▶ Instructions for the task: Your copy should begin with the line containing "winkels verspreid over", end with the line containing "Prefeitura inicia obra", match the listing below exactly, and contain no pictures.

▶ Information supplied:
········
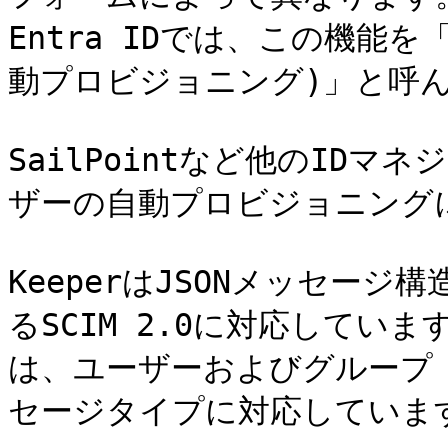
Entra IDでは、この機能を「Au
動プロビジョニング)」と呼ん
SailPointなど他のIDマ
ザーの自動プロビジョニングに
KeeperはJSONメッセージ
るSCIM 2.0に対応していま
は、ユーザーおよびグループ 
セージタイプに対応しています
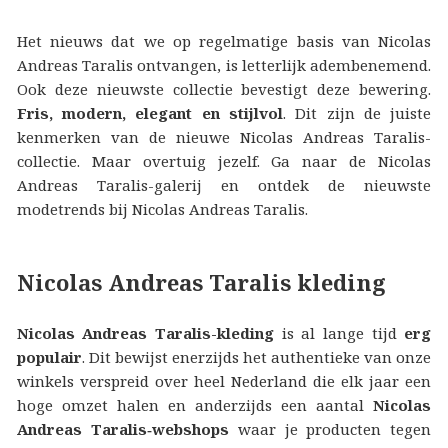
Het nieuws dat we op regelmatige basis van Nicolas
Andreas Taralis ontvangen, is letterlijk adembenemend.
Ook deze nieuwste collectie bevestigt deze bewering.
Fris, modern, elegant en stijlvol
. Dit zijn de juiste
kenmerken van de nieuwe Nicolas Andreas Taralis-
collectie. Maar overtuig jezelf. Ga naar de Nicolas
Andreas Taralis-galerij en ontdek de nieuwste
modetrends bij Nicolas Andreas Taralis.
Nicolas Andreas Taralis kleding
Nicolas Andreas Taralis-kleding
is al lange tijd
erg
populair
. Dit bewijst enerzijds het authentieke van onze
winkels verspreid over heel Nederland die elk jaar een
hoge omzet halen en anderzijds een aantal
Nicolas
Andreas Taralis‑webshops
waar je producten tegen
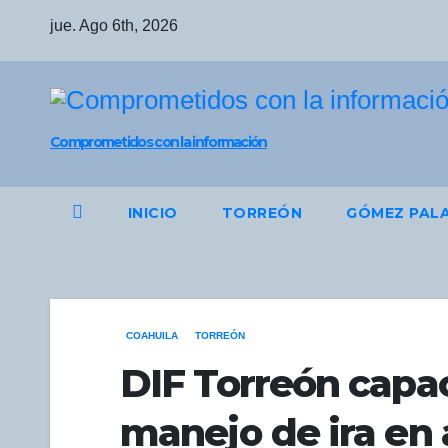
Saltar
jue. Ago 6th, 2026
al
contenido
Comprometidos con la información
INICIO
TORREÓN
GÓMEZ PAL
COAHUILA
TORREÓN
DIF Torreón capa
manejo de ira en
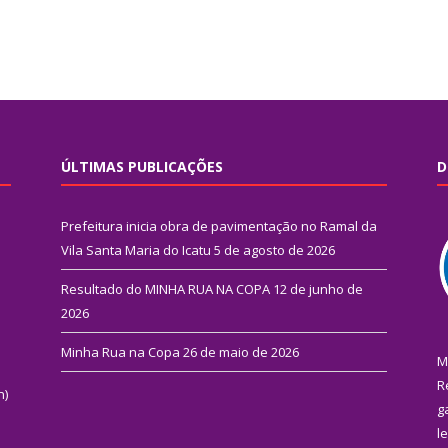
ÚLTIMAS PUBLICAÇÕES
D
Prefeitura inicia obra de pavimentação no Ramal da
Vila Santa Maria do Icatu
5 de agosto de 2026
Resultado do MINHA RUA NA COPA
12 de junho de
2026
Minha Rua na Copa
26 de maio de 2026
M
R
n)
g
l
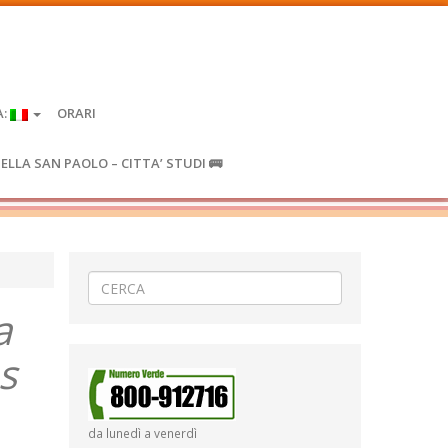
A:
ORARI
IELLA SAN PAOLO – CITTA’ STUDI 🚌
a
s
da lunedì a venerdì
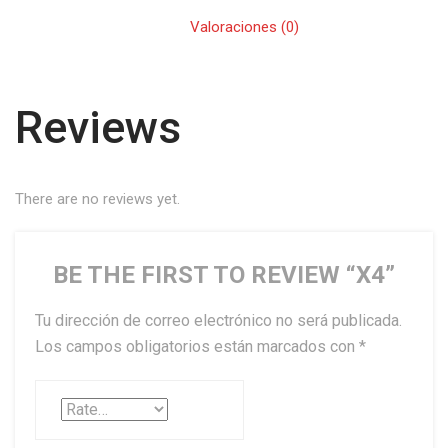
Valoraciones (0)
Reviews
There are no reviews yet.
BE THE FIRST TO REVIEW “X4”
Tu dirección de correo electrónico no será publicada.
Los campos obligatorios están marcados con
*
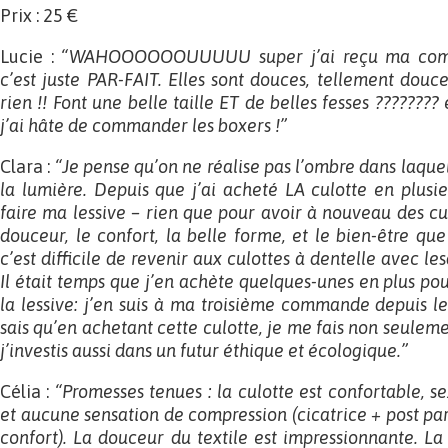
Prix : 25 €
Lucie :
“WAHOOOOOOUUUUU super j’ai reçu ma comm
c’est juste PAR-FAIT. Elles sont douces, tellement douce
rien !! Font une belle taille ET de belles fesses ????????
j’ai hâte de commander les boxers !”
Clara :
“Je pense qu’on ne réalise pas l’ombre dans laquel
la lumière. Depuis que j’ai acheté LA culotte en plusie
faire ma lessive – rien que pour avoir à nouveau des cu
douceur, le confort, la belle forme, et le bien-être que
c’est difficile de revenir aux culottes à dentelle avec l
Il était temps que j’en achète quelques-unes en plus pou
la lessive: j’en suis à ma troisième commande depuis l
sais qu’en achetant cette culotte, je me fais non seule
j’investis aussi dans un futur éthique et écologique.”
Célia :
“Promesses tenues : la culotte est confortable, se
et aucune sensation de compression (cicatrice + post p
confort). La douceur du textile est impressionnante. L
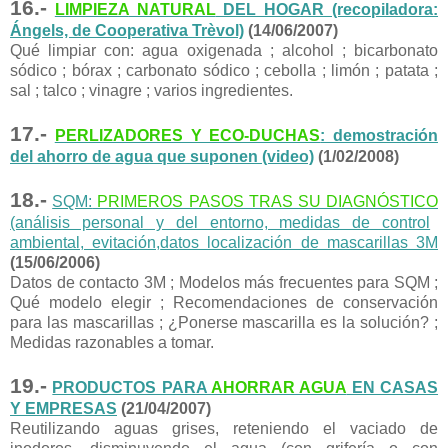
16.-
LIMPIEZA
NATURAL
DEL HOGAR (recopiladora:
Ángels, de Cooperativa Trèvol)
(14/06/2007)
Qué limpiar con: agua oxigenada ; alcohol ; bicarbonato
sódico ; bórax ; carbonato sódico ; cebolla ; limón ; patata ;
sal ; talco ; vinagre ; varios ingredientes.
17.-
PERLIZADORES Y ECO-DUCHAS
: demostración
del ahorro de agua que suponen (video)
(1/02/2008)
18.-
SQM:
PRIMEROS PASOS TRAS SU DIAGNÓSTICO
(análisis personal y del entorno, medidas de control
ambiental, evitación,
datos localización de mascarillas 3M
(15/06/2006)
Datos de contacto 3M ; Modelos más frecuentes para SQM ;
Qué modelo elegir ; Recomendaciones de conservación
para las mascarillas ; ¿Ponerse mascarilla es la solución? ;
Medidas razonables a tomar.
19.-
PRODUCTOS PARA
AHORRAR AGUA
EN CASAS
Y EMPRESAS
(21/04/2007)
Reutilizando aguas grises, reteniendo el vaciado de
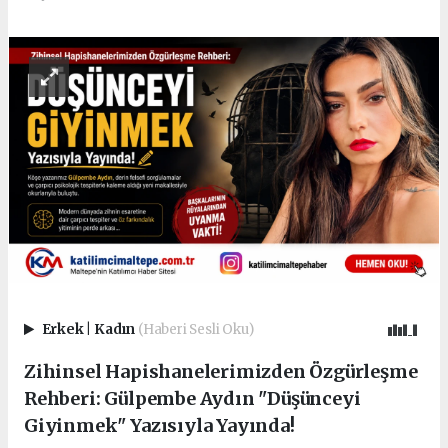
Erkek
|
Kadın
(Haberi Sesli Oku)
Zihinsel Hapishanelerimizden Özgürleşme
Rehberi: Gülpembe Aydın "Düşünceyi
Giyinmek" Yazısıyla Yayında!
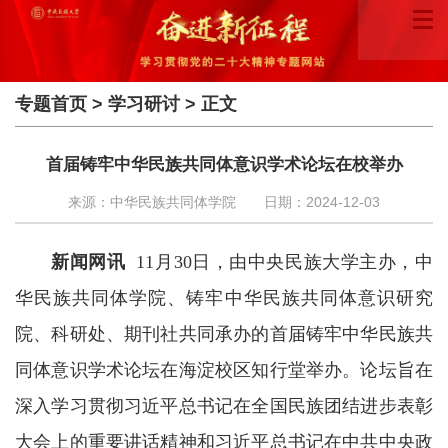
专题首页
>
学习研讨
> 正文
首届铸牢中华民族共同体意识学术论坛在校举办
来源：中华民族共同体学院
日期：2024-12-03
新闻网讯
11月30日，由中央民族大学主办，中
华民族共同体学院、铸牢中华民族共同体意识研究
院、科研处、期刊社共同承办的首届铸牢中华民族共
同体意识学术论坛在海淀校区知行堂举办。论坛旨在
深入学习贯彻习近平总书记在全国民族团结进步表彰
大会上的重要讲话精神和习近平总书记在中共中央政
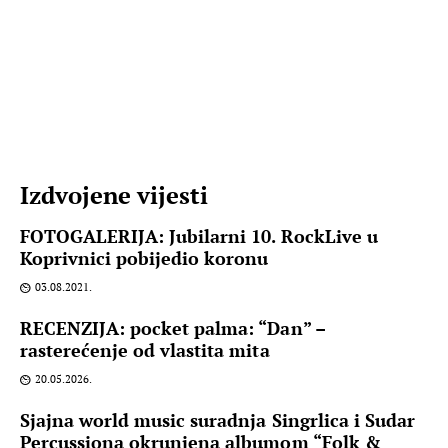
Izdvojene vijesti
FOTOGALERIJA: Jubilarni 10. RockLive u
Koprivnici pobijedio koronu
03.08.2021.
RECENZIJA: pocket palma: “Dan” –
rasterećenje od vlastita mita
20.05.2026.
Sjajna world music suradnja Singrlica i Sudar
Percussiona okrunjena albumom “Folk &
········
▶ Reply:
winkels verspreid over heel Nederland die elk jaar een
hoge omzet halen en anderzijds een aantal
Nicolas
Andreas Taralis‑webshops
waar je producten tegen
Saltar
jue. Ago 6th, 2026
al
contenido
Comprometidos con la información
INICIO
TORREÓN
GÓMEZ PAL
COAHUILA
TORREÓN
DIF Torreón capa
manejo de ira en
ÚLTIMAS PUBLICAÇÕES
D
Prefeitura inicia obra de pavimentação no Ramal da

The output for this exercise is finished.